The general aim of the course is to introduce the functional style
of programming using the programming language Standard ML (SML).
Specifically, the course will introduce, illustrate, and examine
the principles of functional programming using key features of SML:
structured datatypes, higher-order functions, and type inference.
Throughout the course applications will be demonstrated via case
studies.
Lectures
Overview and motivation.
Functional programming. Expressions and values. Functions.
Recursion. Types.
Introduction to SML.
SML/NJ and Moscow ML. Value declarations. Static binding.
Basic types: integers, reals, truth values, characters, strings.
Function declarations. Overloading. Types. Recursion.
Expression evaluation. Call-by-value.
Functions and lists.
Types. Polymorphism. Curried functions. Nameless functions.
Lists. Pattern matching. Case expressions. List manipulation.
Tail recursion. Accumulators. Local bindings.
Higher-order functions.
Higher-order functions. List functionals.
Datatypes.
Records. Enumerated types. Polymorphic datatypes. Option type.
Disjoint-union type. Abstract types. Error handling. Exceptions.
Recursive datatypes.
Lists, trees, lambda calculus. Tree manipulation. Tree listings:
preorder, inorder, postorder. Tree exploration: breadth-first and
depth-first search. Polymorphic exceptions. Isomorphisms.
Data structures.
Tree-based data structures. Binary search trees. Red/black trees.
Flexible functional arrays. Heaps. Priority queues.
Lazy datatypes.
Call-by-value, call-by-name, and call-by-need evaluation. Sequences,
streams, trees. Lazy evaluation. Sieve of Eratosthenes.
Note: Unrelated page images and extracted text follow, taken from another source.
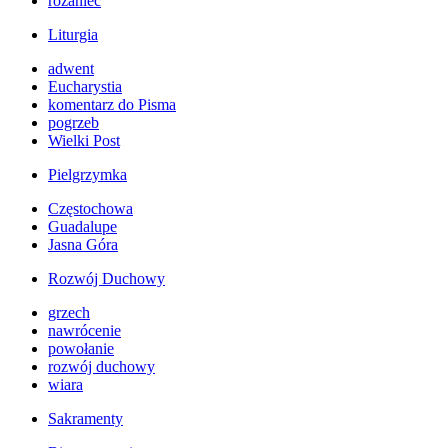
różaniec
Liturgia
adwent
Eucharystia
komentarz do Pisma
pogrzeb
Wielki Post
Pielgrzymka
Częstochowa
Guadalupe
Jasna Góra
Rozwój Duchowy
grzech
nawrócenie
powołanie
rozwój duchowy
wiara
Sakramenty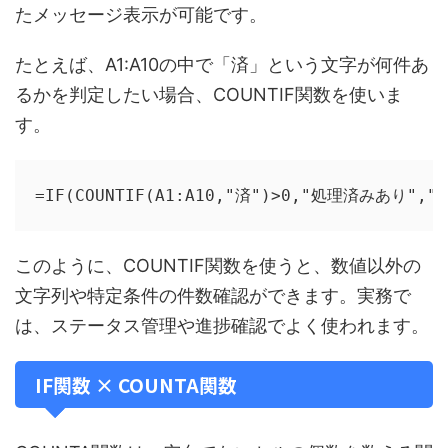
たメッセージ表示が可能です。
たとえば、A1:A10の中で「済」という文字が何件あ
るかを判定したい場合、COUNTIF関数を使いま
す。
=IF(COUNTIF(A1:A10,"済")>0,"処理済みあり",
このように、COUNTIF関数を使うと、数値以外の
文字列や特定条件の件数確認ができます。実務で
は、ステータス管理や進捗確認でよく使われます。
IF関数 × COUNTA関数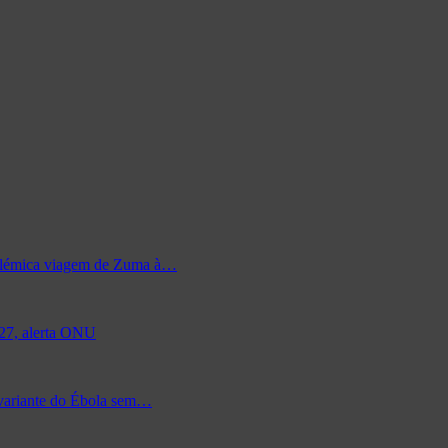
 polémica viagem de Zuma à…
027, alerta ONU
 variante do Ébola sem…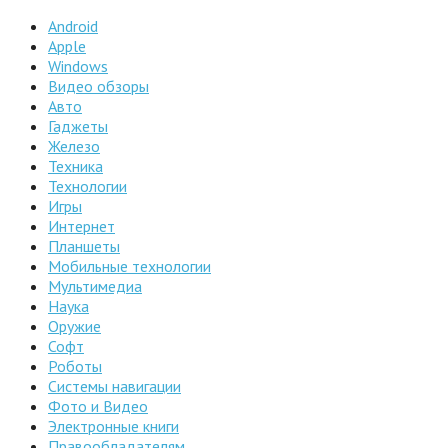
Android
Apple
Windows
Видео обзоры
Авто
Гаджеты
Железо
Техника
Технологии
Игры
Интернет
Планшеты
Мобильные технологии
Мультимедиа
Наука
Оружие
Софт
Роботы
Системы навигации
Фото и Видео
Электронные книги
Правообладателям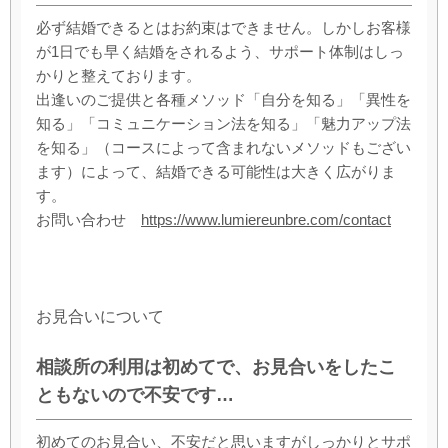
必ず結婚できるとはお約束はできません。しかしお客様
が1日でも早く結婚をされるよう、サポート体制はしっ
かりと整えております。
出逢いのご提供と各種メソッド「自分を知る」「異性を
知る」「コミュニケーション法を知る」「魅力アップ法
を知る」（コースによって含まれないメソッドもござい
ます）によって、結婚できる可能性は大きく広がりま
す。
お問い合わせ
https://www.lumiereunbre.com/contact
お見合いについて
相談所の利用は初めてで、お見合いをしたこ
ともないので不安です…
初めてのお見合い、不安だと思いますがしっかりとサポ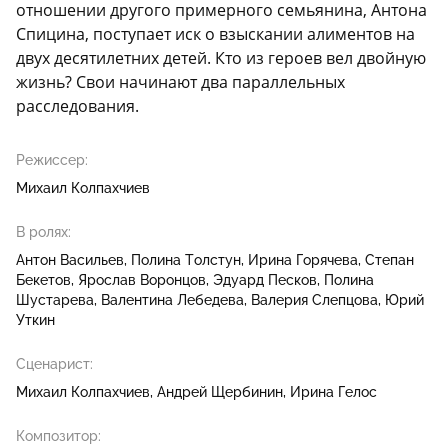
отношении другого примерного семьянина, Антона
Спицина, поступает иск о взыскании алиментов на
двух десятилетних детей. Кто из героев вел двойную
жизнь? Свои начинают два параллельных
расследования.
Режиссер:
Михаил Колпахчиев
В ролях:
Антон Васильев
Полина Толстун
Ирина Горячева
Степан
Бекетов
Ярослав Воронцов
Эдуард Песков
Полина
Шустарева
Валентина Лебедева
Валерия Слепцова
Юрий
Уткин
Сценарист:
Михаил Колпахчиев
Андрей Щербинин
Ирина Гелос
Композитор: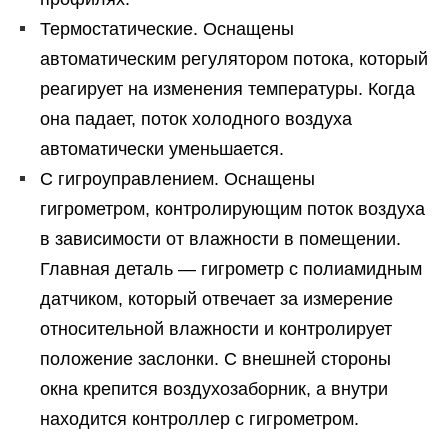
Термостатические. Оснащены
автоматическим регулятором потока, который
реагирует на изменения температуры. Когда
она падает, поток холодного воздуха
автоматически уменьшается.
С гигроуправлением. Оснащены
гигрометром, контролирующим поток воздуха
в зависимости от влажности в помещении.
Главная деталь — гигрометр с полиамидным
датчиком, который отвечает за измерение
относительной влажности и контролирует
положение заслонки. С внешней стороны
окна крепится воздухозаборник, а внутри
находится контроллер с гигрометром.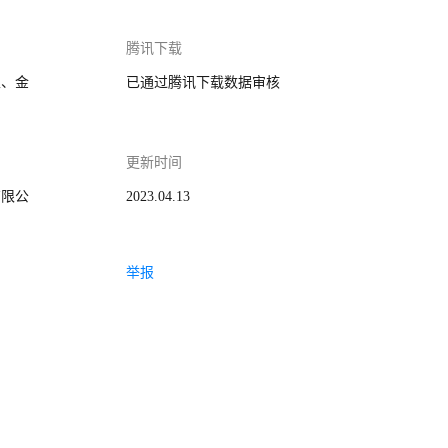
腾讯下载
家、金
已通过腾讯下载数据审核
更新时间
有限公
2023.04.13
举报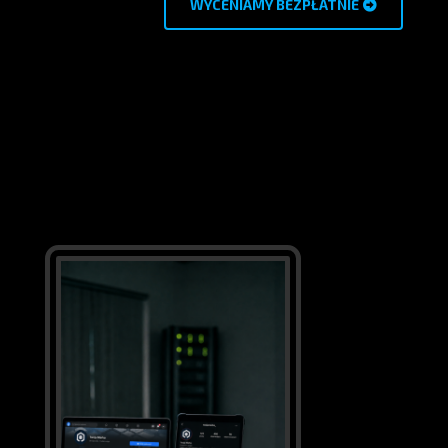
WYCENIAMY BEZPŁATNIE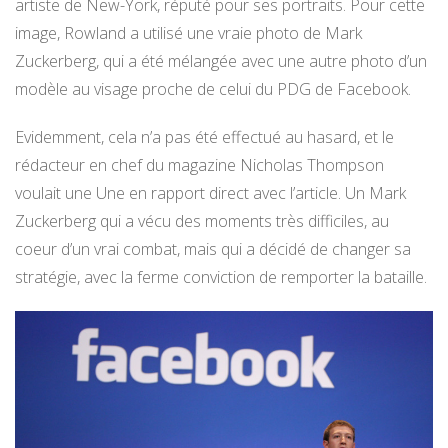
artiste de New-York, réputé pour ses portraits. Pour cette
image, Rowland a utilisé une vraie photo de Mark
Zuckerberg, qui a été mélangée avec une autre photo d’un
modèle au visage proche de celui du PDG de Facebook.
Evidemment, cela n’a pas été effectué au hasard, et le
rédacteur en chef du magazine Nicholas Thompson
voulait une Une en rapport direct avec l’article. Un Mark
Zuckerberg qui a vécu des moments très difficiles, au
coeur d’un vrai combat, mais qui a décidé de changer sa
stratégie, avec la ferme conviction de remporter la bataille.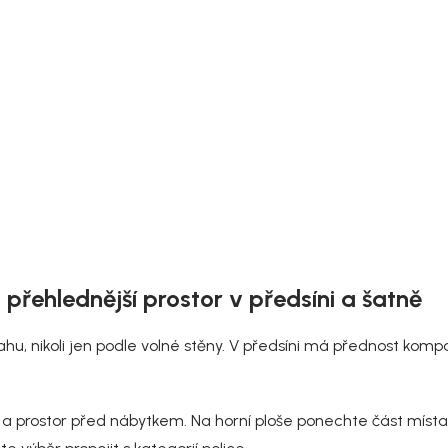
O
v
 přehlednější prostor v předsíni a šatně
l
á
d
u, nikoli jen podle volné stěny. V předsíni má přednost kompak
a
c
í
p
ní a prostor před nábytkem. Na horní ploše ponechte část míst
r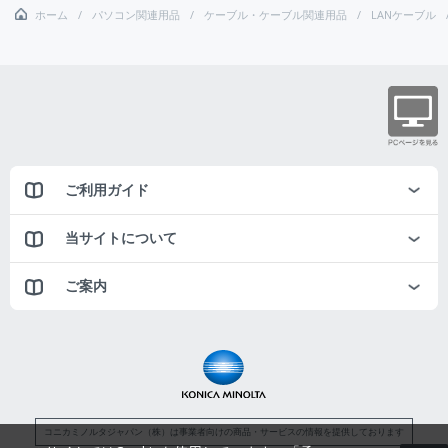
ホーム
パソコン関連用品
ケーブル・ケーブル関連用品
LANケーブル
ご利用ガイド
当サイトについて
ご案内
コニカミノルタジャパン（株）は事業者向けの商品・サービスの情報を提供しております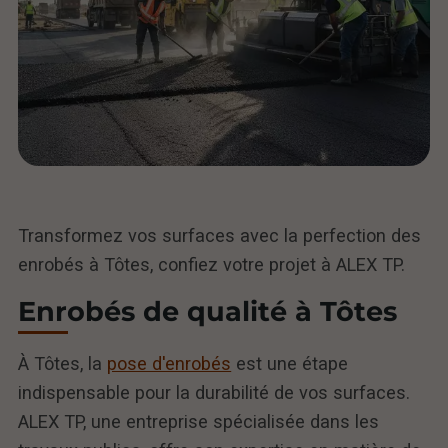
Transformez vos surfaces avec la perfection des
enrobés à Tôtes, confiez votre projet à ALEX TP.
Enrobés de qualité à Tôtes
À Tôtes, la
pose d'enrobés
est une étape
indispensable pour la durabilité de vos surfaces.
ALEX TP, une entreprise spécialisée dans les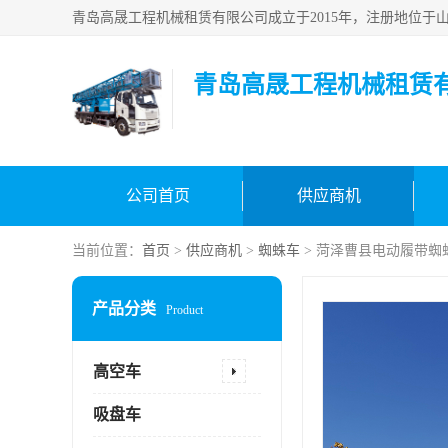
青岛高晟工程机械租赁
公司首页
供应商机
当前位置：
首页
>
供应商机
>
蜘蛛车
> 菏泽曹县电动履带蜘
产品分类
Product
高空车
吸盘车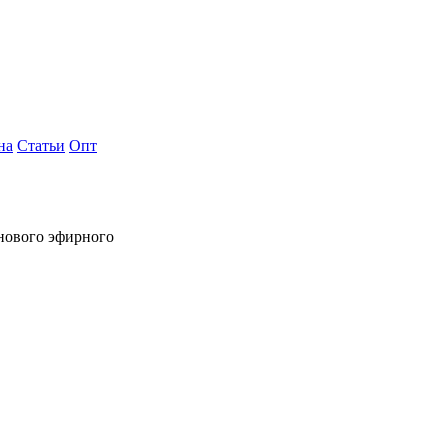
на
Статьи
Опт
инового эфирного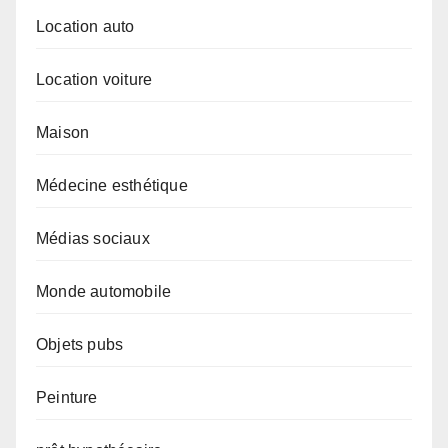
Location auto
Location voiture
Maison
Médecine esthétique
Médias sociaux
Monde automobile
Objets pubs
Peinture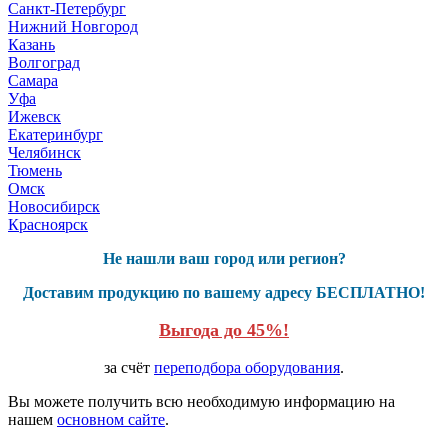
Санкт-Петербург
Нижний Новгород
Казань
Волгоград
Самара
Уфа
Ижевск
Екатеринбург
Челябинск
Тюмень
Омск
Новосибирск
Красноярск
Не нашли ваш город или регион?
Доставим продукцию по вашему адресу БЕСПЛАТНО!
Выгода до 45%!
за счёт
переподбора оборудования
.
Вы можете получить всю необходимую информацию на
нашем
основном сайте
.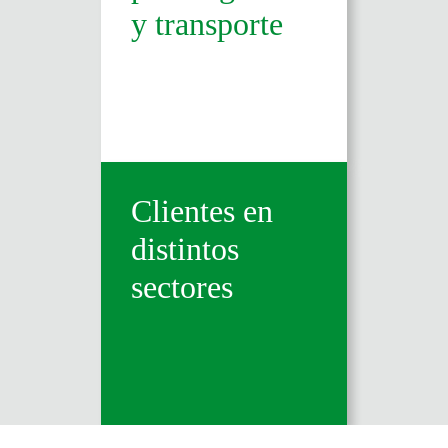
y transporte
Clientes en
distintos
sectores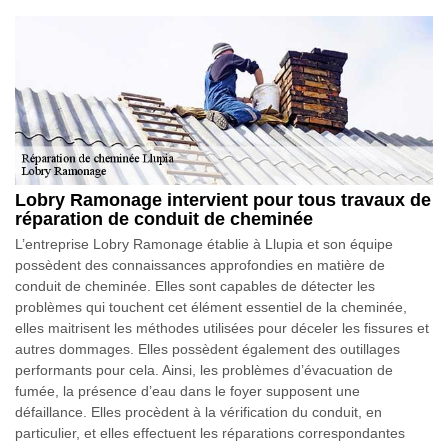
Lobry Ramonage intervient pour tous travaux de
réparation de conduit de cheminée
L’entreprise Lobry Ramonage établie à Llupia et son équipe
possèdent des connaissances approfondies en matière de
conduit de cheminée. Elles sont capables de détecter les
problèmes qui touchent cet élément essentiel de la cheminée,
elles maitrisent les méthodes utilisées pour déceler les fissures et
autres dommages. Elles possèdent également des outillages
performants pour cela. Ainsi, les problèmes d’évacuation de
fumée, la présence d’eau dans le foyer supposent une
défaillance. Elles procèdent à la vérification du conduit, en
particulier, et elles effectuent les réparations correspondantes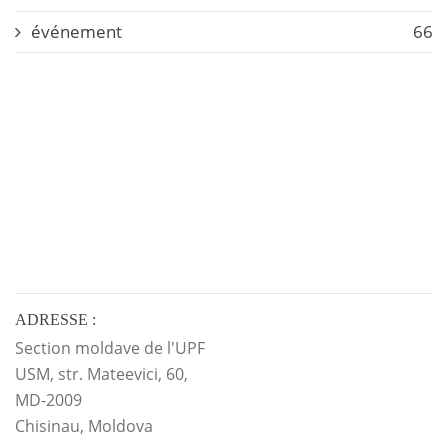
événement
66
ADRESSE :
Section moldave de l'UPF
USM, str. Mateevici, 60,
MD-2009
Chisinau, Moldova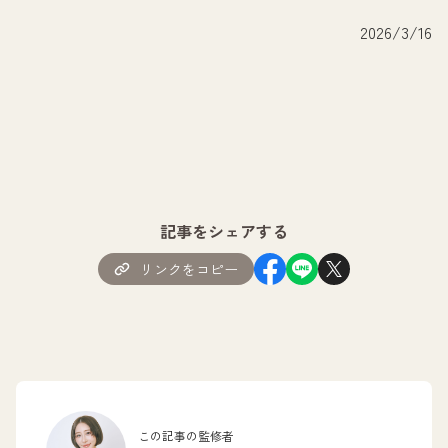
2026/3/16
記事をシェアする
リンクをコピー
この記事の監修者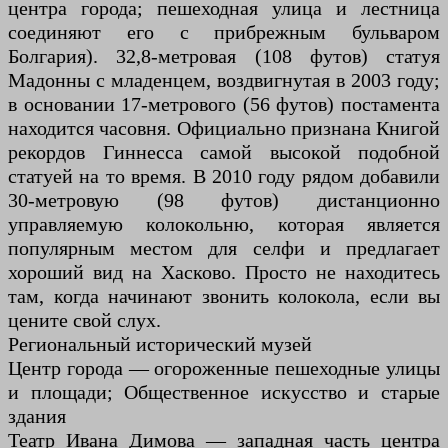
центра города; пешеходная улица и лестница
соединяют его с прибрежным бульваром
Болгария). 32,8-метровая (108 футов) статуя
Мадонны с младенцем, воздвигнутая в 2003 году;
в основании 17-метрового (56 футов) постамента
находится часовня. Официально признана Книгой
рекордов Гиннесса самой высокой подобной
статуей на то время. В 2010 году рядом добавили
30-метровую (98 футов) дистанционно
управляемую колокольню, которая является
популярным местом для селфи и предлагает
хороший вид на Хасково. Просто не находитесь
там, когда начинают звонить колокола, если вы
цените свой слух.
Региональный исторический музей
Центр города — огороженные пешеходные улицы
и площади; Общественное искусство и старые
здания
Театр Ивана Димова — западная часть центра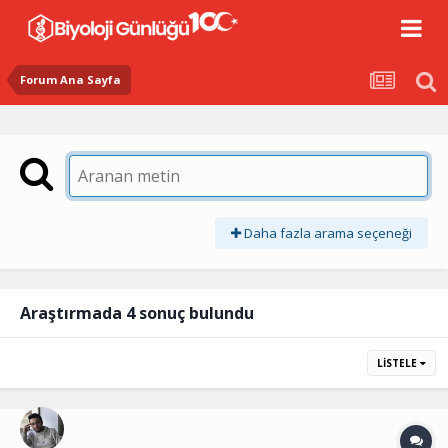
Forum Ana Sayfa
Daha fazla arama seçeneği
Araştırmada 4 sonuç bulundu
LISTELE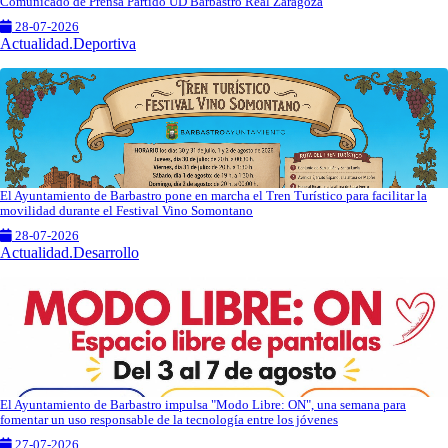
Comunicado de Prensa Partido UD Barbastro Real Zaragoza
28-07-2026
Actualidad.Deportiva
El Ayuntamiento de Barbastro pone en marcha el Tren Turístico para facilitar la
movilidad durante el Festival Vino Somontano
28-07-2026
Actualidad.Desarrollo
El Ayuntamiento de Barbastro impulsa "Modo Libre: ON", una semana para
fomentar un uso responsable de la tecnología entre los jóvenes
27-07-2026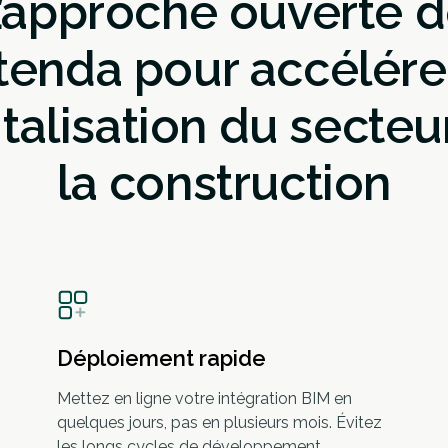
’approche ouverte 
tenda pour accélérer
italisation du secteu
la construction
Déploiement rapide
Mettez en ligne votre intégration BIM en
quelques jours, pas en plusieurs mois. Évitez
les longs cycles de développement.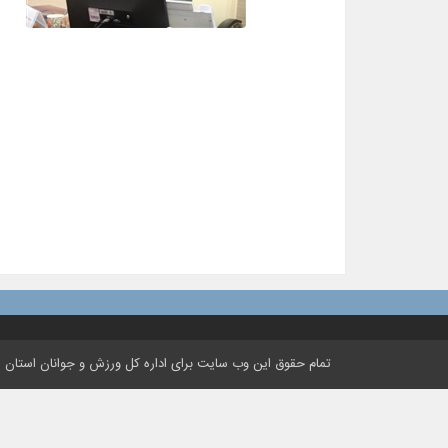
تمام حقوق این وب سایت برای اداره کل ورزش و جوانان استان ه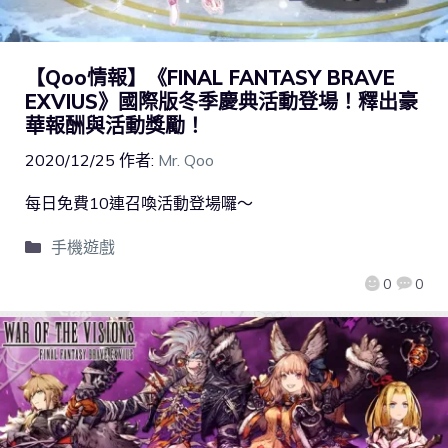
【Qoo情報】《FINAL FANTASY BRAVE
EXVIUS》國際版冬季慶典活動登場！釋出豪
華報酬與活動獎勵！
2020/12/25
作者:
Mr. Qoo
每日免費10連召喚活動登場囉～
手機遊戲
0
0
Breadth-first and depth-first traversals.
Program specification and verification.
Testing and verification. Rigorous and formal proofs. Structural
induction on lists. Law of extensionality. Multisets. Structural
induction on trees.
Objectives
At the end of the course students should
be familiar with key concepts of programming in a functional style
be able to develop software in SML in a competent manner
understand how to use the typing discipline for clearer and
verifiable programs
Recommended reading
Books:
* Paulson, L.C. (1996). ML for the working programmer. Cambridge University Press.
* Okasaki, C. (1998). Purely functional data structures. Cambridge University Press.
Papers:
Backus, J. (1978). Can programming be liberated from the von Neumann style? A functional style and its algebra of programs. Communications of the ACM, vol. 21, pp. 613-641.
Landin, P.J. (1966). The next 700 programming languages. Communications of the ACM, vol. 9, pp. 157-166.